Scan the entries for lines with the word "Choose", then copy those lines.

Excerpts from a dataset:
----

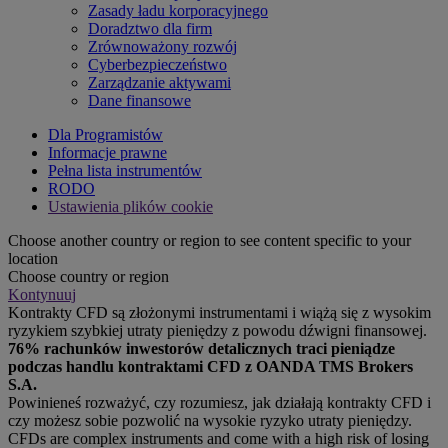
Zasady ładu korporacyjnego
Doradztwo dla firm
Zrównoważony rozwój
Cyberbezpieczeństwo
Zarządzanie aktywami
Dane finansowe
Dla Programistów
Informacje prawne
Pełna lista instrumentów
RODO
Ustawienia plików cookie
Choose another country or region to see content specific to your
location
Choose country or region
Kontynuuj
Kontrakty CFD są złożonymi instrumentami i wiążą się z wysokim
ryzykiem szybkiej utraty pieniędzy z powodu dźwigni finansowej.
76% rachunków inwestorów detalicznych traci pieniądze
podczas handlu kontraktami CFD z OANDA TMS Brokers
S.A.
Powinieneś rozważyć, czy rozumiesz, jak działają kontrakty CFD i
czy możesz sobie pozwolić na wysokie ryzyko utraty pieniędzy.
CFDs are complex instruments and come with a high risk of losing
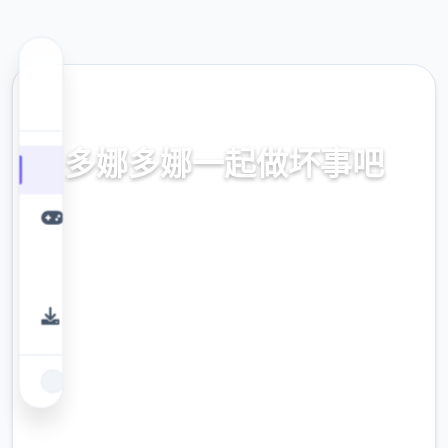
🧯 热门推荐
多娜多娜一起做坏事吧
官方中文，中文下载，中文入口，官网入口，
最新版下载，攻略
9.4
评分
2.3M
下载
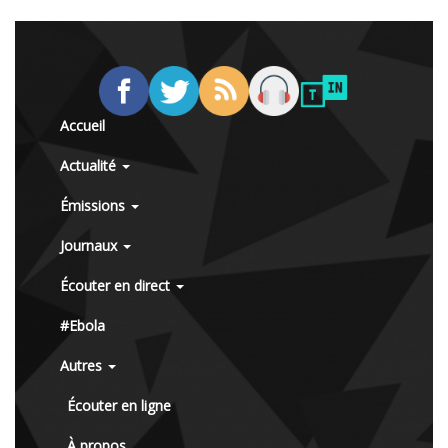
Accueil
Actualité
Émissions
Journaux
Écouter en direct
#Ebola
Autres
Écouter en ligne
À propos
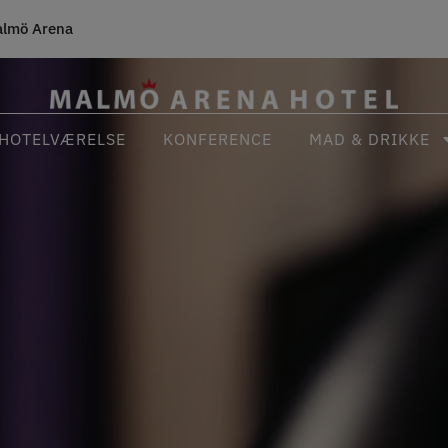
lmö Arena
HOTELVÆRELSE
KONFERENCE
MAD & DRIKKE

----

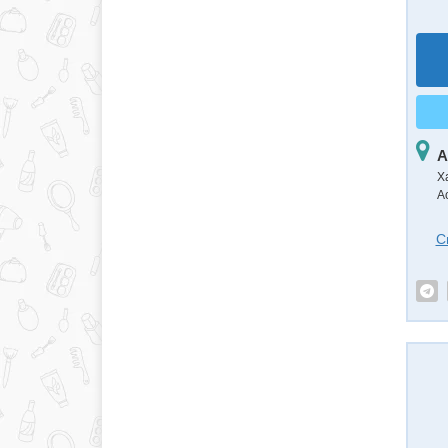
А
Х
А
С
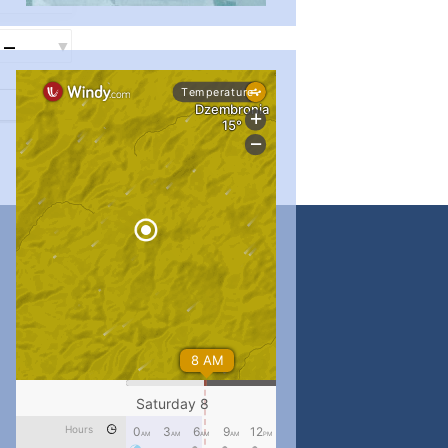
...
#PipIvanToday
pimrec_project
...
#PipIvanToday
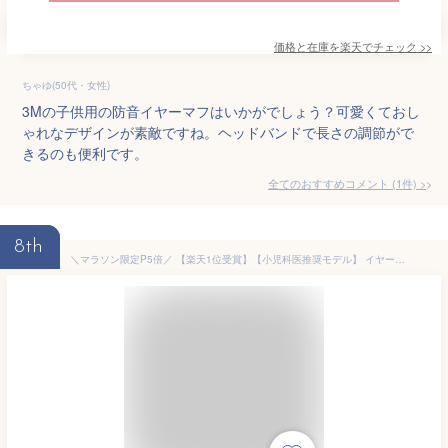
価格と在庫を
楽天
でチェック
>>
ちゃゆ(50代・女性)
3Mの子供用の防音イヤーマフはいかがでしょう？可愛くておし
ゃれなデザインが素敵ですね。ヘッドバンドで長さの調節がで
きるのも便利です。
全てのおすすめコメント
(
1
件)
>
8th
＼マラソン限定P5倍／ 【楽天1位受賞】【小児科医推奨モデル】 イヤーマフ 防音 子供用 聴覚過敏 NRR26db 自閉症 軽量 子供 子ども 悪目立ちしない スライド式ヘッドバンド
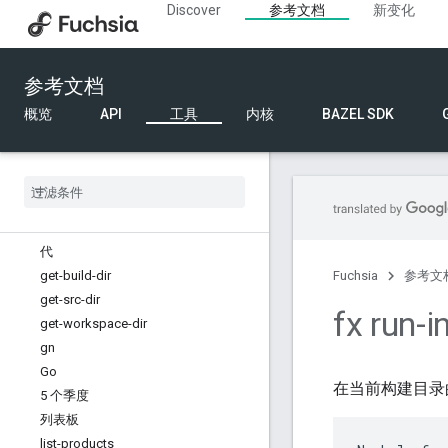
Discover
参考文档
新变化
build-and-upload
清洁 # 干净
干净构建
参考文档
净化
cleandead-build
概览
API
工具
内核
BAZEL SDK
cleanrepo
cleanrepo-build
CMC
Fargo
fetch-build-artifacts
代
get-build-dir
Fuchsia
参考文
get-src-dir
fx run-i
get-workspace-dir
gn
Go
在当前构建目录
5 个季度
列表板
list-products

----

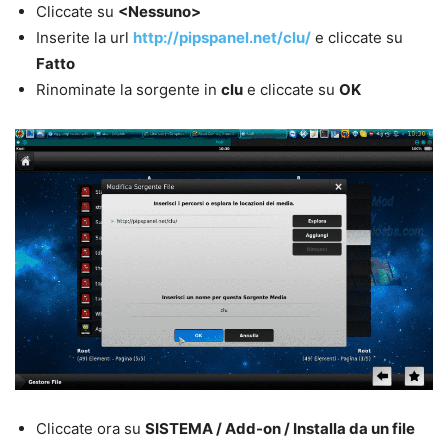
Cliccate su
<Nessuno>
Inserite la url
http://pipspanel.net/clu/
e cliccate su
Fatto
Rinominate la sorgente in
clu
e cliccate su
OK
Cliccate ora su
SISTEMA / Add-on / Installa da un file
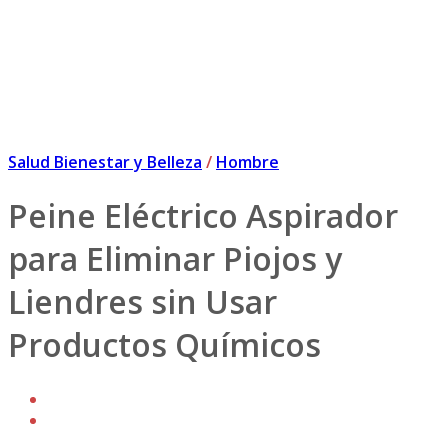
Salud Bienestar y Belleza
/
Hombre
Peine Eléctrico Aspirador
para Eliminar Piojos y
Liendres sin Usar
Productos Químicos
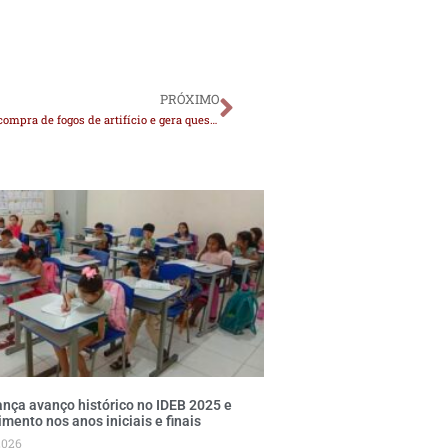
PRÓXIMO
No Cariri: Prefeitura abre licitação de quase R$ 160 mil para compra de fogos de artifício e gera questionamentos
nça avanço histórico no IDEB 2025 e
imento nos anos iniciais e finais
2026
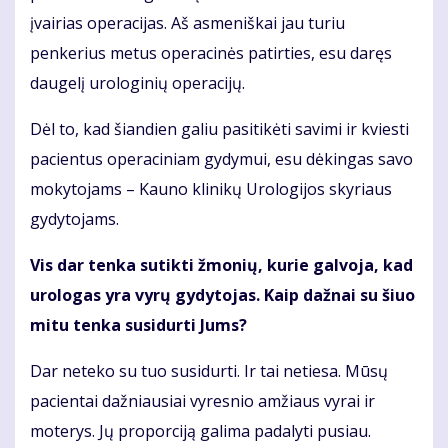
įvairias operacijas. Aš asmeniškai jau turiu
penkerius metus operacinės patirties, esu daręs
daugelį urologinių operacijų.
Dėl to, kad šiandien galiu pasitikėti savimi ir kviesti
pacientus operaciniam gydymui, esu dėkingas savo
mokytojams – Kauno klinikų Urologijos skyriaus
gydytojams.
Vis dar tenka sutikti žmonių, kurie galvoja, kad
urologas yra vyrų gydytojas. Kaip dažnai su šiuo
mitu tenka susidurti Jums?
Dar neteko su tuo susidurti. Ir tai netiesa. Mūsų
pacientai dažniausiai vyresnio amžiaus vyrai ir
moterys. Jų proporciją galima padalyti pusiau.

----

• _Exercise output_
Choose another country or region to see content specific to your
Choose country or region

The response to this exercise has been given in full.